Pop or soda? (from Michael Cowtan)
This is one of the best known regional vocabulary variables in North American English, which often comes up in Americans' discussions of regional differences across the U.S. The basic geography of these terms is: “soda” occurs in the northeast (New York City, Philadelphia, etc.) and in the southwest (Los Angeles, San Francisco), as well as in a few islands of the Midwest (Milwaukee, St. Louis, etc.).
“Pop” occurs in most of the Inland North, from Buffalo to Cleveland, Detroit and Chicago; the American South uses a third term, “coke,” in a generic sense (as opposed to its tradename sense). Boston had an old local term, “tonic”, that is now fading from use, and being replaced by “soda.” Most of Canada is dominated by the midwestern American term “pop” – this is very solid across Ontario and the West. In Montreal, however, “pop” is virtually unknown, and people say “soft drink” instead. This is a term known across North America but only in Quebec, and a few other places (like Manitoba) it is the normal generic term for carbonated beverages.
When ordering pizza – do you order deluxe or all-dressed? (from Andrew H.)
This is one of my favourite variables in Canadian English, as it demonstrates the durable vitality of dialect variation. While some dialect words refer to traditional occupations and aspects of rural culture that are now increasingly obsolete, others, like this one, refer to aspects of modern, urban culture that are familiar and relevant to the large majority of Canadians today.
I discovered this set of words when I moved to Montreal and found that the standard set of toppings on pizza, hamburgers and hot dogs was referred to locally as “all-dressed,” a term I had never heard anywhere else I had lived in North America. It has a direct French equivalent, “toute-garnie,” but I'm not sure whether that influenced the English term, or the influence went the other way.
In any case, “all-dressed” is absolutely solid in Quebec, but virtually unknown elsewhere. In the West, where I grew up, it was “deluxe,” whereas across most of the U.S. and in Ontario the more prosaic “everything-on-it” seems to predominate. In Atlantic Canada, however, we find yet another term, “the works.” Still other forms occur as minor variants in other regions, such as “supreme” and “loaded.”
Do you go to a restaurant with a patio or a ‘terrasse’? (from J.M.)
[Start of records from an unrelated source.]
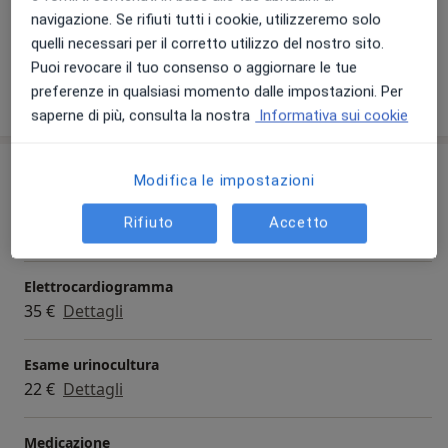
Aree di competenza principali:
navigazione. Se rifiuti tutti i cookie, utilizzeremo solo
Infermieristica
quelli necessari per il corretto utilizzo del nostro sito.
Puoi revocare il tuo consenso o aggiornare le tue
preferenze in qualsiasi momento dalle impostazioni. Per
Mostra dettagli
sull'esperienza
saperne di più, consulta la nostra
Informativa sui cookie
Prestazioni e prezzi
Modifica le impostazioni
Attività di consulenza
Rifiuto
Accetto
Prestazione gratuita
Dettagli
Elettrocardiogramma
35 €
Dettagli
Esame urinocultura
22 €
Dettagli
Medicazione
This is another great example of a “gallicism” (borrowing from French) in Montreal English. While standard English has “terrace” as an old borrowing from French, with a somewhat different meaning, Montreal English has re-borrowed “terrasse” to mean an outdoor restaurant patio, or sidewalk café. These are ubiquitous in Montreal, and Montrealers' sense of their own vaunted urbane sophistication involves making maximal use of terrasses as early and late as possible in the season: one sees people sitting in their coats and hats just to enjoy their coffee and croissant or beer and nachos on a “terrasse.”
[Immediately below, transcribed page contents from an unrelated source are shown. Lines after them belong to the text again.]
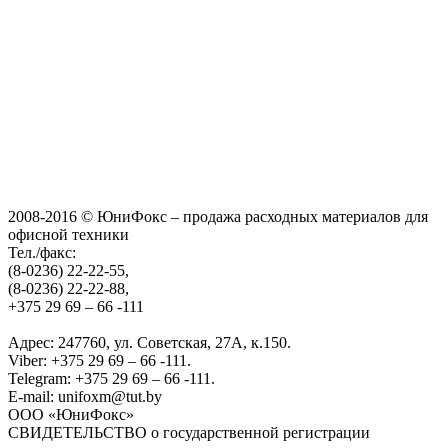
2008-2016 © ЮниФокс – продажа расходных материалов для
офисной техники
Тел./факс:
(8-0236) 22-22-55,
(8-0236) 22-22-88,
+375 29 69 – 66 -111
Адрес: 247760, ул. Советская, 27А, к.150.
Viber: +375 29 69 – 66 -111.
Telegram: +375 29 69 – 66 -111.
E-mail: unifoxm@tut.by
ООО «ЮниФокс»
СВИДЕТЕЛЬСТВО о государственной регистрации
One problem with the terrasse is that, with new legislation banning smoking in restaurants, smokers resort to the terrasses, which have now become unofficial smoking sections: if you're a non-smoker, it's hard to enjoy these spaces, as the breeze usually manages to blow your neighbor's smoke up your nose just as you are trying to savour your soup.
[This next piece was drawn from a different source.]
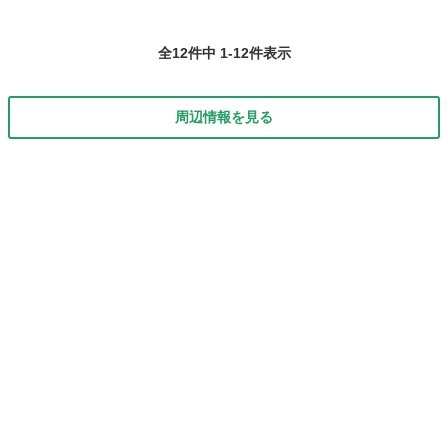
全12件中 1-12件表示
周辺情報を見る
Sofa? Couch? Chesterfield? (from Chris B.)
“Chesterfield” is perhaps the most famous Canadianism of them all: this is a great old Canadian word that is quickly disappearing. It was the majority term among Canadians in the middle of the 20th century, but has all but vanished from the speech of young people today, largely replaced by the American term “couch.” “Sofa” is also a historic contender, but has always been less widespread than “couch” in North America.